Nusantara

Soal Mark Up Masker, Gubernur Banten Jangan Lepas Tanggung Jawab

INDOPOSCO.ID – Akademisi Universitas Sultan Ageng Trirtayasa (Untirta) Banten, Ikhsan Ahmad meminta Gubernur Banten Wahidin Halim jangan lepas tangan terkait kasus dugaan korupsi (mark up) pengadaan masker oleh Dinas Kesehatan Provinsi Banten.

Pernyataan Iksan diungkapkan setelah Gubernur Wahidin mengeluarkan pernyataan bahwa kasus dugaan korupsi pengadaan masker di Dinas Kesehatan Provinsi Banten yang dikomandoi oleh dr Ati Pramudji Hastuti adalah tenggung jawab pihak ketiga.

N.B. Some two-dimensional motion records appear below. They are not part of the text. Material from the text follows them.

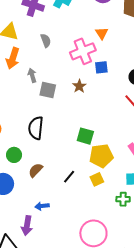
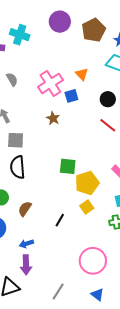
orange triangle: (102, 33) -> (82, 74), moved
gray square: (48, 90) -> (16, 140), moved
black line: (69, 177) -> (60, 220), moved
blue arrow: (42, 206) -> (26, 244), moved

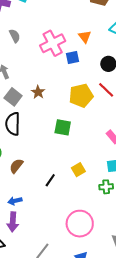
brown star: (53, 118) -> (38, 92), moved
gray square: (16, 140) -> (13, 97), turned 30
yellow pentagon: (87, 183) -> (81, 96), moved

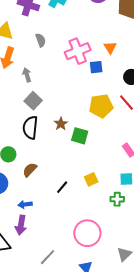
brown star: (38, 92) -> (61, 124), moved

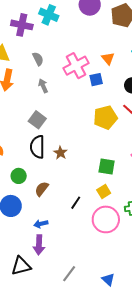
gray arrow: (27, 75) -> (43, 86), moved
brown star: (61, 124) -> (60, 153), moved
green square: (80, 136) -> (107, 166), moved
pink circle: (87, 233) -> (106, 219), moved

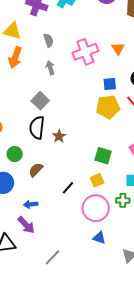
blue square: (96, 80) -> (110, 84), moved
purple arrow: (39, 245) -> (26, 225), turned -54
blue triangle: (108, 279) -> (99, 238), moved, turned -32

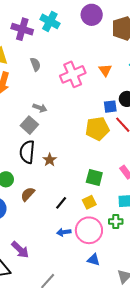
gray arrow: (50, 68) -> (40, 108), moved, turned 128
blue square: (110, 84) -> (110, 107), moved
black line: (68, 188) -> (61, 203), moved
blue arrow: (31, 204) -> (64, 232), moved

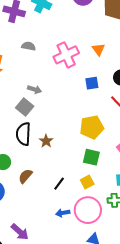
gray semicircle: (35, 64) -> (29, 46), turned -56
blue square: (110, 107) -> (92, 83), moved
yellow pentagon: (97, 129) -> (92, 127), moved

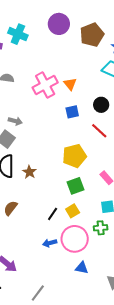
orange triangle: (98, 49) -> (70, 84), moved
green square: (91, 157) -> (75, 186), turned -30
black line: (59, 184) -> (53, 214), moved

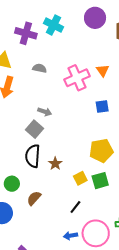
orange triangle: (70, 84) -> (103, 70), moved
yellow square: (73, 211) -> (80, 178), moved

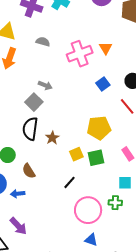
blue square: (102, 106) -> (103, 84), turned -32
brown semicircle: (34, 198) -> (29, 171), turned -77
blue arrow: (71, 236) -> (18, 194), moved

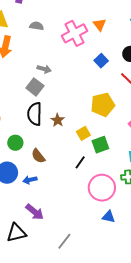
green square: (96, 158) -> (100, 145), moved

“Dalam frame berpikir utama, pandemi Covid 19 adalah bencana nasional.Oleh karena itu, pencegahan, penanganan, dan pemulihannya utuh dan harus menjadi tanggung jawab pemerintah. Pihak ketiga adalah instrumen supporting yang juga harus ikut sebagai bagian dari warga negara,” terang Ikhsan kepada INDOPOSCO, Rabu (26/5/2021).

Menurut Ikhsan, dalam frame berpikir bagaimana korupsi itu terjadi, apa lagi pada pengadaan yang berkaitan dengan pihak ketiga, nyaris dari hampir seluruh kasus korupsi yang selalu terjadi, pihak ketiga adalah salah satu mata rantai yang tidak bisa dipisahkan dari mata rantai pelaku korupsi lainnya, terutama di tingkat pemilik kewenangan dan pengguna anggaran.

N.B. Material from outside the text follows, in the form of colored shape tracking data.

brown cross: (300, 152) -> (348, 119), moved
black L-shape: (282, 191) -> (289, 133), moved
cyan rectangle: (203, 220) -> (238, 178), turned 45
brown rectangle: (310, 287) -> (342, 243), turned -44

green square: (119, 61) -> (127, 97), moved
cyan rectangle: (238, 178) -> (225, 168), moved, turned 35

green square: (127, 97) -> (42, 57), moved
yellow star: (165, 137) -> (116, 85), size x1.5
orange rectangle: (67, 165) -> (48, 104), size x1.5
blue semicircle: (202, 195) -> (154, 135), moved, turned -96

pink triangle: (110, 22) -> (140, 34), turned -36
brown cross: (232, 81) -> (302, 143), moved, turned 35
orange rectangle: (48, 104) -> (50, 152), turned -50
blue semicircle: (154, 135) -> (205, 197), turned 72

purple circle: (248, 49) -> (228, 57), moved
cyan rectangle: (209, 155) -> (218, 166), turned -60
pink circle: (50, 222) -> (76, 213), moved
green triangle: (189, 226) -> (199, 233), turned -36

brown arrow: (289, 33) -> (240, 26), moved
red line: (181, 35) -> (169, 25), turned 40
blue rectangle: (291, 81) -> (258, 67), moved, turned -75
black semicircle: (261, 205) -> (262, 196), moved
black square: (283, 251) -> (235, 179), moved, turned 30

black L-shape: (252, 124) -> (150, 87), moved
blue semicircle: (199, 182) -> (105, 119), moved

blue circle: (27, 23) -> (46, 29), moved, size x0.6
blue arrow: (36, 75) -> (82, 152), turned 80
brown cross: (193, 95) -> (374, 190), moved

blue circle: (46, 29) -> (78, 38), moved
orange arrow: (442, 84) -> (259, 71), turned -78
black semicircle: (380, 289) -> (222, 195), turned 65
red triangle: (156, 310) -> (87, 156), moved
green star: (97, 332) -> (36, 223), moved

“Kasus dugaan korupsi pada kegiatan pengadaan barang dan jasa umumnya tidak sendirian. Sebab, setiap pekerjaan pengadaan barang dan jasa yang kemudian dilaksanakan oleh pihak ketiga tersebut diawali dari mulai proses perencanaan, dan penganggaran yang dilakukan oleh OPD (Organisasi Perangkat Daerah).

”Kan tidak menutup kemungkinan, pada proses itu ada upaya penggelembungan harga atau berharap cashback,” cetusnya.